### Problem to solve
Leaving out the pictures, transcribe all of the records faithfully.

━━ Listed records ━━

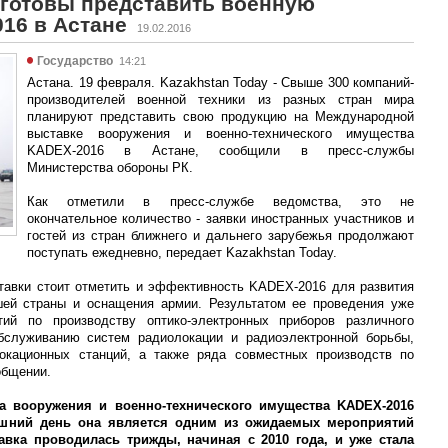
готовы представить военную
16 в Астане
19.02.2016
Государство
14:21
Астана. 19 февраля. Kazakhstan Today - Свыше 300 компаний-
производителей военной техники из разных стран мира
планируют представить свою продукцию на Международной
выставке вооружения и военно-технического имущества
KADEX-2016 в Астане, сообщили в пресс-службы
Министерства обороны РК.
Как отметили в пресс-службе ведомства, это не
окончательное количество - заявки иностранных участников и
гостей из стран ближнего и дальнего зарубежья продолжают
поступать ежедневно, передает Kazakhstan Today.
тавки стоит отметить и эффективность KADEX-2016 для развития
шей страны и оснащения армии. Результатом ее проведения уже
ий по производству оптико-электронных приборов различного
обслуживанию систем радиолокации и радиоэлектронной борьбы,
локационных станций, а также ряда совместных производств по
общении.
а вооружения и военно-технического имущества KADEX-2016
яшний день она является одним из ожидаемых мероприятий
авка проводилась трижды, начиная с 2010 года, и уже стала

━━━

### Worked solution
готовы представить военную
16 в Астане
19.02.2016
Государство
14:21
Астана. 19 февраля. Kazakhstan Today - Свыше 300 компаний-
производителей военной техники из разных стран мира
планируют представить свою продукцию на Международной
выставке вооружения и военно-технического имущества
KADEX-2016 в Астане, сообщили в пресс-службы
Министерства обороны РК.
Как отметили в пресс-службе ведомства, это не
окончательное количество - заявки иностранных участников и
гостей из стран ближнего и дальнего зарубежья продолжают
поступать ежедневно, передает Kazakhstan Today.
тавки стоит отметить и эффективность KADEX-2016 для развития
шей страны и оснащения армии. Результатом ее проведения уже
ий по производству оптико-электронных приборов различного
обслуживанию систем радиолокации и радиоэлектронной борьбы,
локационных станций, а также ряда совместных производств по
общении.
а вооружения и военно-технического имущества KADEX-2016
яшний день она является одним из ожидаемых мероприятий
авка проводилась трижды, начиная с 2010 года, и уже стала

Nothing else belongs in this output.